Mehr und mehr etablieren sich die „Abnehmspritzen“, die zunächst in den USA ihren großen Start hatten, rund um die Welt. Aber die Entwicklung schreitet voran und trifft auf einen großen Bedarf in der Bevölkerung.
Diabetes und Fettleibigkeit (Adipositas) rücken verstärkt in das Zentrum des Healthcare-Sektors und das nicht umsonst: Fettleibigkeit ist ein enormes Problem, nicht für die persönliche, sondern auch für die gesellschaftliche Gesundheit. Als Ursache für vielerlei Folgekrankheiten, darunter auch Herz-Kreislauf-Erkrankungen, ist sie eines der größten gesundheitlichen Probleme. Das Phänomen mit den Abnehmspritzen wird deswegen keine vorübergehende Erscheinung sein, sondern ist der Beginn einer chancenreichen Entwicklung.
Laut WHO leiden derzeit etwa 650 Millionen Menschen an Adipositas – bis 2030 könnte diese Zahl auf rund eine Milliarde Menschen anwachsen. Damit würde Adipositas epidemische Zustände erreichen, die die gesellschaftliche Gesundheit noch stärker belasten würden. Dementsprechend dringend nötig ist eine effektive Behandlungsmethode für krankhaftes Übergewicht. Mit ihren jüngst entwickelten Abnehmprodukten profitieren aktuell vor allem zwei Unternehmen: Das dänische Pharmaunternehmen Novo Nordisk ist im Juli zum größten europäischen Unternehmen aufgestiegen, Eli Lilly zum größten US-Pharma-Unternehmen.

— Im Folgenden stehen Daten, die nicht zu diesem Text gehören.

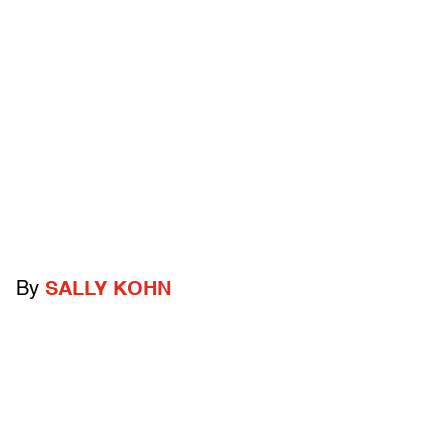
By
SALLY KOHN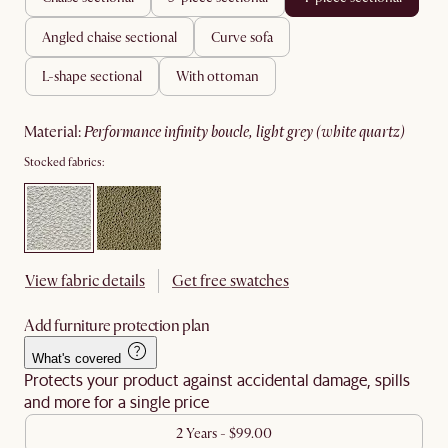
angled chaise sectional
curve sofa
l-shape sectional
with ottoman
material
:
performance infinity boucle, light grey (white quartz)
Stocked fabrics:
View fabric details
Get free swatches
Add furniture protection plan
What's covered
Protects your product against accidental damage, spills
and more for a single price
2 Years - $99.00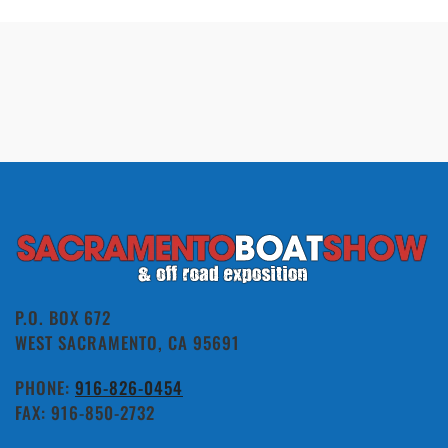
P.O. BOX 672
WEST SACRAMENTO, CA 95691
PHONE:
916-826-0454
FAX: 916-850-2732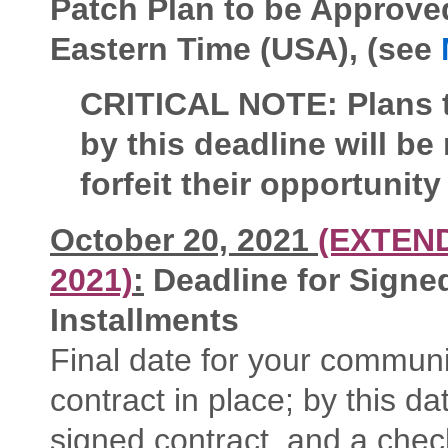
Patch Plan to be Approv
Eastern Time (USA), (see
CRITICAL NOTE: Plans t
by this deadline will be
forfeit their opportunity
October 20, 2021
(EXTEN
2021)
:
Deadline for Signed
Installments
Final date for your commun
contract in place; by this 
signed contract, and a che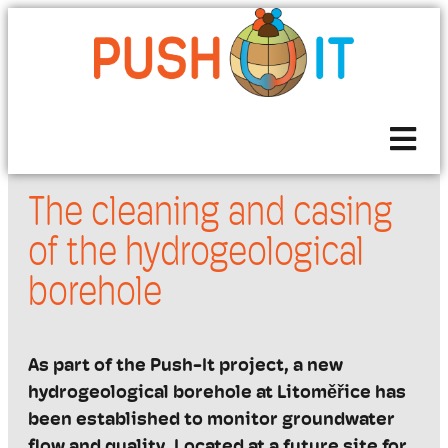
The cleaning and casing
of the hydrogeological
borehole
As part of the Push-It project, a new
hydrogeological borehole at
Litoměřice
has
been
established
to monitor groundwater
flow and quality. Located at a future site for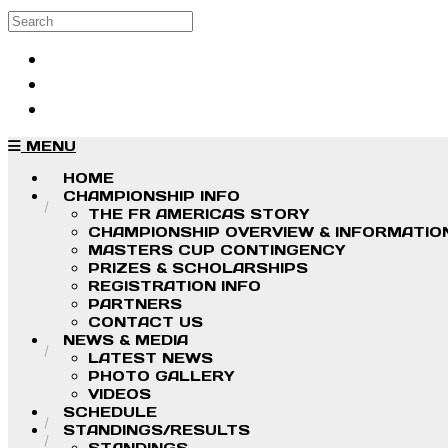
Skip to main content
Search
Log in
Sign up
MENU
HOME
CHAMPIONSHIP INFO
THE FR AMERICAS STORY
CHAMPIONSHIP OVERVIEW & INFORMATIO
MASTERS CUP CONTINGENCY
PRIZES & SCHOLARSHIPS
REGISTRATION INFO
PARTNERS
CONTACT US
NEWS & MEDIA
LATEST NEWS
PHOTO GALLERY
VIDEOS
SCHEDULE
STANDINGS/RESULTS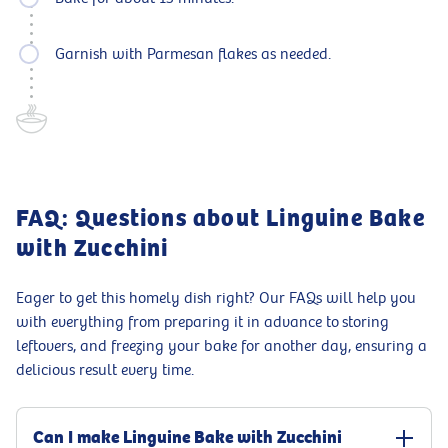
Garnish with Parmesan flakes as needed.
FAQ: Questions about Linguine Bake
with Zucchini
Eager to get this homely dish right? Our FAQs will help you
with everything from preparing it in advance to storing
leftovers, and freezing your bake for another day, ensuring a
delicious result every time.
Can I make Linguine Bake with Zucchini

Zufällig bei der Diabetes-Forschung entdeckt
Die Abnehmspritzen sind ein eher zufälliges Ergebnis aus der Diabetes-Forschung, helfen aber effizient bei der Bekämpfung von Adipositas: Sowohl das Hungergefühl als auch die Magenentleerung werden durch den Wirkstoff, einen GLP-1-Agonisten, verringert. Darüber hinaus regt er die Bauchspeicheldrüse an, mehr Insulin zu produzieren. GLP steht für „Glucagon-like peptide“ und ahmt die Wirkung körpereigener Hormone nach. Auch bei kardiovaskulären Krankheiten, also zum Beispiel Herzinfarkten, Schlaganfällen oder Herzinsuffizienzen, bei chronischem Nierenversagen oder bei Schlafapnoe können die Spritzen erhebliche Wirkung entfalten, so die aktuellen Studien der beiden Pharmariesen.

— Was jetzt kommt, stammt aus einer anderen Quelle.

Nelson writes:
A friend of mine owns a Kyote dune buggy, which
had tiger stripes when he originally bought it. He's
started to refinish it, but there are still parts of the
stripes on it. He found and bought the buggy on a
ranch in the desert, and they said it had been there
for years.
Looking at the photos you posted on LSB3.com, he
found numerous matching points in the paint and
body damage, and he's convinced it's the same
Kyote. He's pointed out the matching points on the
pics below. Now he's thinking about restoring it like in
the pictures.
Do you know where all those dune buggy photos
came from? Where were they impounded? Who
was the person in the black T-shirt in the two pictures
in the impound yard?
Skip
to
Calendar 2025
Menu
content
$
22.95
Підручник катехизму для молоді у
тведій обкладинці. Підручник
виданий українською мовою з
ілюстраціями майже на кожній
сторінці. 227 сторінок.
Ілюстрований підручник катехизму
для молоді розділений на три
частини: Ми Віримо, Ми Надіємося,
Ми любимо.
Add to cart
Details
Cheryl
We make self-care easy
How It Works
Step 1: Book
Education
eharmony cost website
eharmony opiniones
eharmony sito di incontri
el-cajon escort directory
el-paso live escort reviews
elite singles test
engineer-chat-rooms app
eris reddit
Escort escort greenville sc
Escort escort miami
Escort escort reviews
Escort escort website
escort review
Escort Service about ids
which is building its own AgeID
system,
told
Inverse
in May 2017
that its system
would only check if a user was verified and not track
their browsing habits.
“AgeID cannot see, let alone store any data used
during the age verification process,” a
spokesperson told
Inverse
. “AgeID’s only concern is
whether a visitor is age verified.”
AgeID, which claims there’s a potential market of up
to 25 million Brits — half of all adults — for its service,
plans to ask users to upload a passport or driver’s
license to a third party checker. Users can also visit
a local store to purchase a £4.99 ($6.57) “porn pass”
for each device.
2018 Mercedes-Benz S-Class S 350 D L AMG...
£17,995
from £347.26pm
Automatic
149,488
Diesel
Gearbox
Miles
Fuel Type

Aktuell werden erst ca. fünf Prozent der adipösen Patienten in den USA mit Medikamenten von Eli Lilly oder Novo Nordisk behandelt, international sind es deutlich weniger. Dennoch stiegen die Verschreibungen für Diabetes- und Adipositas-Medikamente im ersten Halbjahr stark an und erzielten teilweise allein zwischen dem ersten und dem zweiten Quartal Zuwächse von mehr als 50 Prozent. Eli Lilly und Novo Nordisk sind mit einer schon vorangeschrittenen Forschung und Entwicklung die Hauptprofiteure dieser neuen Ausrichtung des Pharmasektors.

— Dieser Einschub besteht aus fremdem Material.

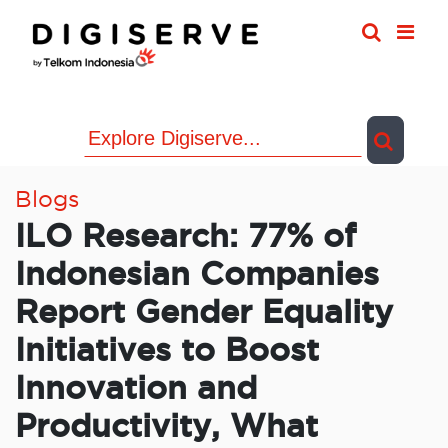
Skip
to
content
Blogs
ILO Research: 77% of
Indonesian Companies
Report Gender Equality
Initiatives to Boost
Innovation and
Productivity, What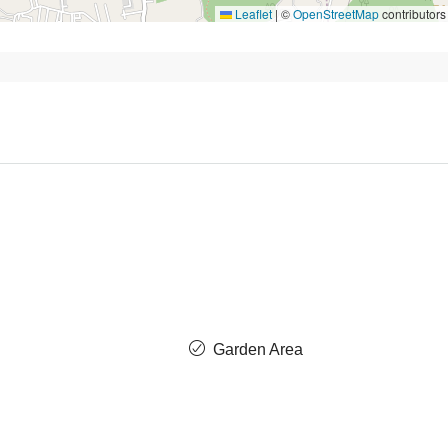
Leaflet
|
©
OpenStreetMap
contributors
Garden Area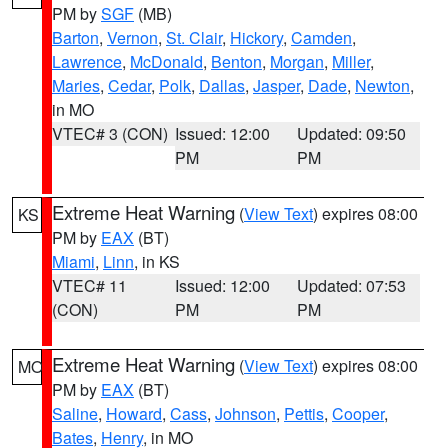
PM by
SGF
(MB)
Barton
,
Vernon
,
St. Clair
,
Hickory
,
Camden
,
Lawrence
,
McDonald
,
Benton
,
Morgan
,
Miller
,
Maries
,
Cedar
,
Polk
,
Dallas
,
Jasper
,
Dade
,
Newton
,
in MO
VTEC# 3 (CON)
Issued: 12:00
Updated: 09:50
PM
PM
Extreme Heat Warning
(
View Text
) expires 08:00
KS
PM by
EAX
(BT)
Miami
,
Linn
, in KS
VTEC# 11
Issued: 12:00
Updated: 07:53
(CON)
PM
PM
Extreme Heat Warning
(
View Text
) expires 08:00
MO
PM by
EAX
(BT)
Saline
,
Howard
,
Cass
,
Johnson
,
Pettis
,
Cooper
,
Bates
,
Henry
, in MO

Fettleibigkeit ist ein Wachstumsmarkt
Obwohl die Produkte in den Kinderschuhen stecken und ihr vollständiges Wirkspektrum erst noch erforscht wird, schätzt Goldman Sachs den Markt für Adipositas-Medikamente in 2024 auf knapp 14 Milliarden US-Dollar. Zusätzlich rechnet die Investmentbank mit einem Wachstum auf mehr als 130 Milliarden US-Dollar bis 2030 – es handelt sich um einen Markt mit ungeheurem Wachstumspotenzial, von dem andere Pharma-Unternehmen ihren Teil abhaben wollen. Zumindest kurz- und mittelfristig brauchen sich Eli Lilly und Novo Nordisk keine Sorgen zu machen: Mit großen Investitionen in Produktionskapazitäten, einer sehr breiten Entwicklungspipeline und einem Vorsprung in der Entwicklung haben beide Unternehmen aktuell die Nase vorn.